La description qu’il donne de sa maladie et que vérifient des extraits du journal de son ami Edmond de Goncourt, est surprenante de vérité. Les douleurs qu’il décrit sont brèves, fulgurantes, térébrantes évoluant par accès apparaissant en un point précis, comme un éclair puis diffusant dans le corps. Ces douleurs ont une variabilité dans le temps qui lui fait écrire : « Douleur toujours nouvelle pour celui qui souffre. » « Douleurs qui se glissent partout dans ma vision, mes sensations, mes jugements, c’est une infiltration » « …talons rongés par des dents de rats très aiguës. » Page après page il exorcise sa souffrance : « Quelquefois je me demande si ce n'est pas aux inoculations de Pasteur que je devrais recourir, tellement je sens dans ces douleurs suraiguës, ces torsions, ces secouées furieuses, ces crispations de noyé, une analogie avec l'accès rabique… »
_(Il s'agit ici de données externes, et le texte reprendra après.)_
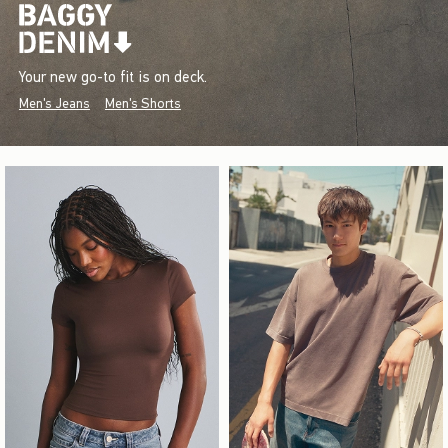
Your new go-to fit is on deck.
Men's Jeans
Men's Shorts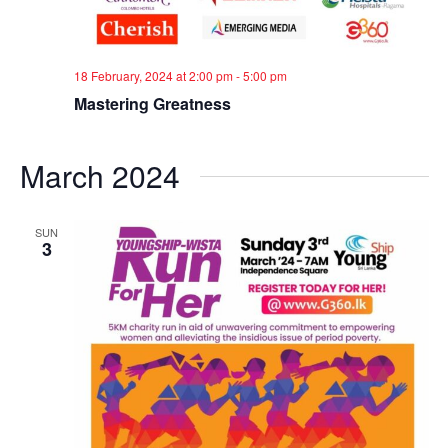
18 February, 2024 at 2:00 pm
-
5:00 pm
Mastering Greatness
March 2024
SUN
3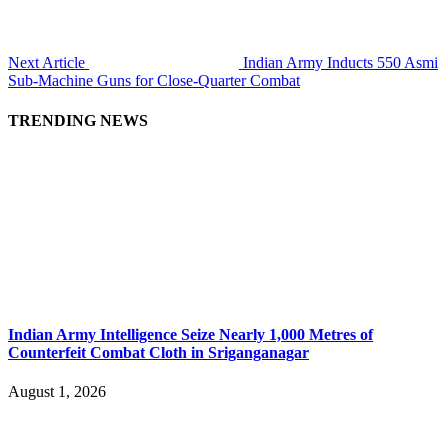
Next Article
Indian Army Inducts 550 Asmi
Sub-Machine Guns for Close-Quarter Combat
TRENDING NEWS
Indian Army Intelligence Seize Nearly 1,000 Metres of
Counterfeit Combat Cloth in Sriganganagar
August 1, 2026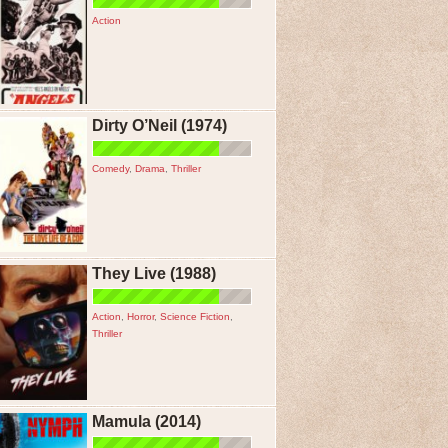
Action
Dirty O’Neil (1974)
Comedy
,
Drama
,
Thriller
They Live (1988)
Action
,
Horror
,
Science Fiction
,
Thriller
Mamula (2014)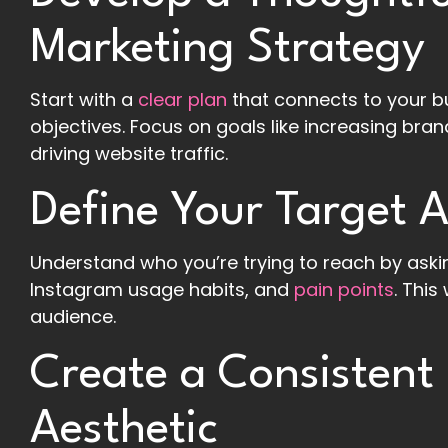
Marketing Strategy
Start with a
clear plan
that connects to your b
objectives. Focus on goals like increasing br
driving website traffic.
Define Your Target 
Understand who you’re trying to reach by askin
Instagram usage habits, and
pain points
. This
audience.
Create a Consistent
Aesthetic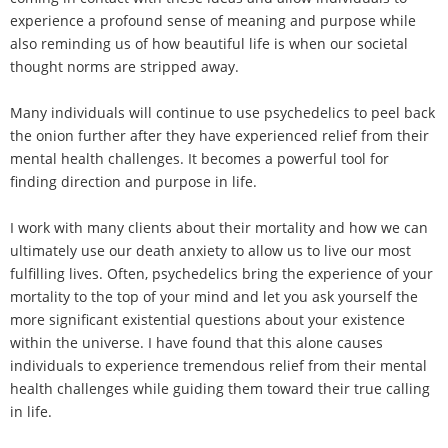
experience a profound sense of meaning and purpose while
also reminding us of how beautiful life is when our societal
thought norms are stripped away.
Many individuals will continue to use psychedelics to peel back
the onion further after they have experienced relief from their
mental health challenges. It becomes a powerful tool for
finding direction and purpose in life.
I work with many clients about their mortality and how we can
ultimately use our death anxiety to allow us to live our most
fulfilling lives. Often, psychedelics bring the experience of your
mortality to the top of your mind and let you ask yourself the
more significant existential questions about your existence
within the universe. I have found that this alone causes
individuals to experience tremendous relief from their mental
health challenges while guiding them toward their true calling
in life.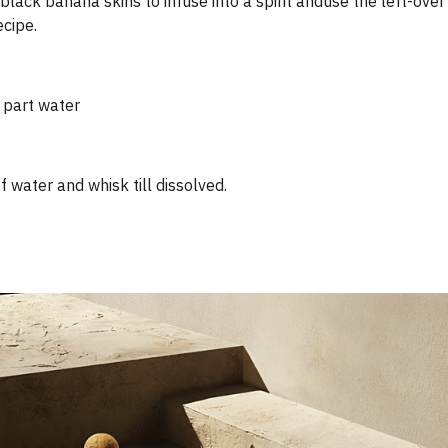
black banana skins to infuse into a spirit and​use the left-ove
cipe.
 part water
 water and whisk till dissolved.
L’origine médullaire de ces douleurs est
affirmée par leur association à une perte de la sensibilité profonde au niveau
des muscles, des os, des articulations ce qui entraine une perte du sens de la
position des membres : "une sensation
de la jambe qui échappe, se glisse, sans vie" « Parfois je perds le
sentiment d’une partie de mon être - tout là-bas ; mes jambes
s’embrouillent… »
La fréquence de ces douleurs, justifiait
l’emploi d’antalgique, analgésique. Il en viendra à la morphine suivi d’une
rapide dépendance. Edmond de Goncourt en donne une confirmation « Le malheureux pendant les deux heures
qu’il passe chez moi, se fait trois piqûres de morphine »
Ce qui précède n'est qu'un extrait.